Reste que ce discours de simple gestion raisonnable du paiement la dette suppose d’assumer une certaine logique austéritaire, qui ne questionne pas la racine du problème, mais l’approfondit plutôt. Le problème n’est pas l’endettement, puisque si le gouvernement central ne fournit pas plus de ressources aux municipalités, elles sont dans leur droit légitime d’emprunter pour rencontrer les besoins de base de la population. Le problème est la façon dont cet endettement s’est produit (illégitime dans de nombreux cas) et que le payement des institutions bancaires se retrouve prioritaire face à la satisfaction des revendications citoyennes quand elles ne s’accompagnent pas des ressources publiques nécessaires pour les satisfaire. Ainsi, dans leur intention de montrer que les nouveaux exécutifs municipaux « savent être meilleurs gestionnaires », elles tombent dans un piège qui aura des conséquences à moyen et long terme.

Le rôle du PSOE
Dans la plupart des municipalités, le soutien du PSOE est nécessaire pour approuver des mesures importantes. Cela oblige les « exécutifs du changement » à gérer une tension difficile. D’un côté, le Parti Socialiste est, avec le Parti Populaire, l’élément principal qui maintient en vie le régime né après le régime de Franco. De l’autre, une grande partie de la société pense que ce parti peut être un allié pour mettre en œuvre des politiques progressistes qui améliorent la vie des gens. Ceci est, de fait, ce qui a obligé le PSOE à devoir appuyer les candidatures du changement pour leur arrivée à l’exécutif, pour que le PP ne se maintienne pas dans les principaux mayorats. C’est pourquoi, alors que nous, exécutifs « du changement » et mouvements sociaux, les forçons à être obligés de soutenir certaines des mesures principales qui peuvent être exécutées depuis les conseils municipaux, il est nécessaire d’éviter d’incorporer symboliquement le PSOE dans le bloc du changement, puisque cela mettrait fin au potentiel de transformation de ce bloc.

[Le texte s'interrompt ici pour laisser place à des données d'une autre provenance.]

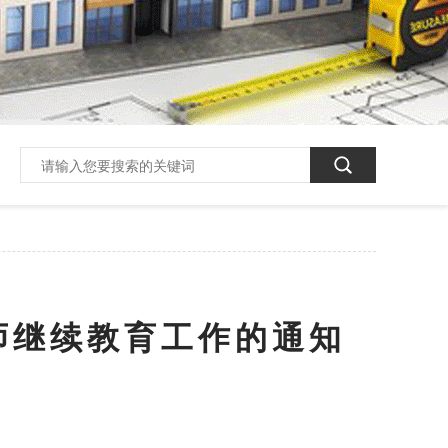
师继续教育工作的通知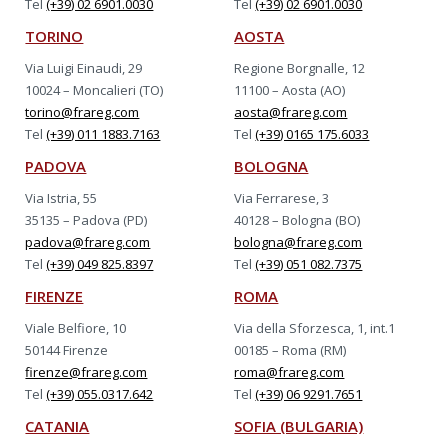
Tel
(+39) 02 6901.0030
Tel
(+39) 02 6901.0030
TORINO
AOSTA
Via Luigi Einaudi, 29
Regione Borgnalle, 12
10024 – Moncalieri (TO)
11100 – Aosta (AO)
torino@frareg.com
aosta@frareg.com
Tel
(+39) 011 1883.7163
Tel
(+39) 0165 175.6033
PADOVA
BOLOGNA
Via Istria, 55
Via Ferrarese, 3
35135 – Padova (PD)
40128 – Bologna (BO)
padova@frareg.com
bologna@frareg.com
Tel
(+39) 049 825.8397
Tel
(+39) 051 082.7375
FIRENZE
ROMA
Viale Belfiore, 10
Via della Sforzesca, 1, int.1
50144 Firenze
00185 – Roma (RM)
firenze@frareg.com
roma@frareg.com
Tel
(+39) 055.0317.642
Tel
(+39) 06 9291.7651
CATANIA
SOFIA (BULGARIA)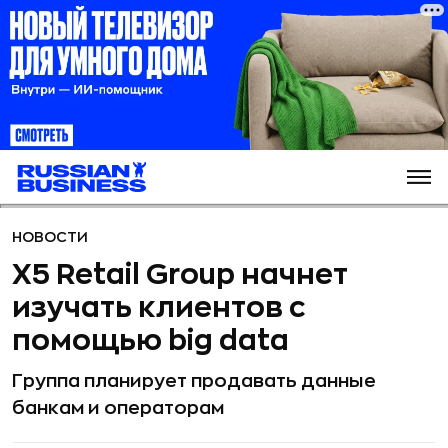
НОВОСТИ
X5 Retail Group начнет
изучать клиентов с
помощью big data
Группа планирует продавать данные
банкам и операторам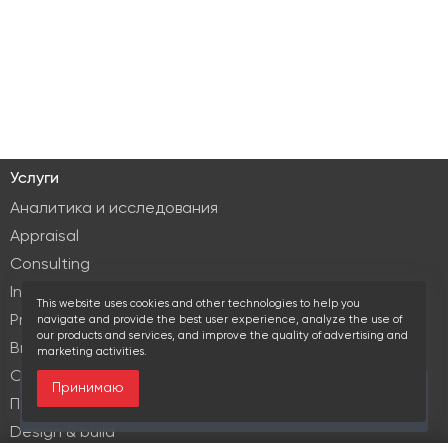
Услуги
Аналитика и исследования
Appraisal
Consulting
Investment services
This website uses cookies and other technologies to help you
Property Management
navigate and provide the best user experience, analyze the use of
our products and services, and improve the quality of advertising and
Brokerage
marketing activities.
Commercial lease
Принимаю
За последние 30 дней этот объект просматривали
Продажа элитной недвижимости
20 times
Design & build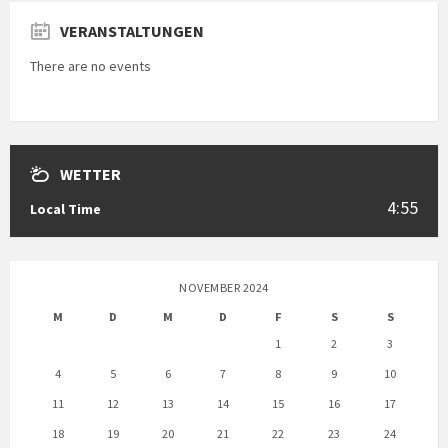
VERANSTALTUNGEN
There are no events
WETTER
4:55
Local Time
NOVEMBER 2024
M
D
M
D
F
S
S
1
2
3
4
5
6
7
8
9
10
11
12
13
14
15
16
17
18
19
20
21
22
23
24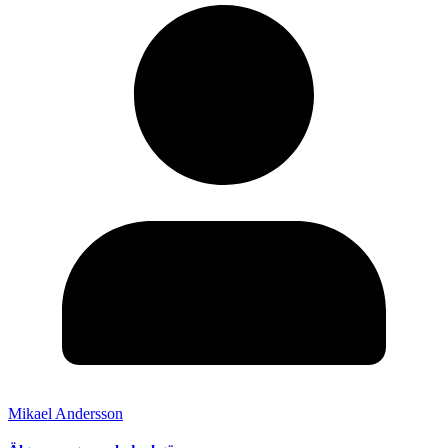
Mikael Andersson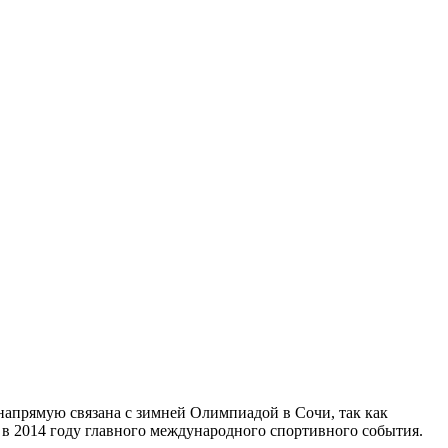
 напрямую связана с зимней Олимпиадой в Сочи, так как
в 2014 году главного международного спортивного события.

Les limites des institutions
En plus du fait même de gouverner en minorité, la situation de nombreuses forces politiques encadrées dans le bloc du changement les expose à une série de limites objectives à l’heure d’avancer dans la transformation sociale. La dette mentionnée ci-dessus rejoint d’autres facteurs économiques, juridiques et de compétences qui démontrent que les institutions ne sont pas des espaces neutres mais sont bien conçues par et pour la classe dirigeante. Cela accentue le déséquilibre du rapport de forces. En effet, la majorité des pressions sur les exécutifs viennent de la droite, qui possède le plus d’alliés actifs dans ces batailles.

Défis du futur
Nous devons juger de l’utilité des institutions actuelles pour la classe ouvrière sur base des avancées et limites qui découlent de notre présence en elles. Dans ce sens, chaque évaluation devrait être menée en prenant en compte une série d’objectifs. Le premier objectif serait de récolter des victoires pour les classes populaires pour améliorer leurs conditions de vie et permettre leur propre émancipation. Dans ce sens, quelques améliorations ont été conquises, quoique beaucoup reste à faire. Le deuxième objectif devrait être d’utiliser les institutions comme levier pour l’auto-organisation de la classe ouvrière, basé sur de nouveaux mécanismes de participation citoyenne. Le troisième objectif pourrait s’appuyer sur la démonstration des limites des institutions elles-mêmes pour augmenter le niveau de conscience de la majorité sociale, en soulignant le besoin de créer des contre-pouvoirs face à l’ordre actuel. Ce sont ces objectifs, encore incomplets, qui fondent les défis en cours du municipalisme dans l’Etat espagnol.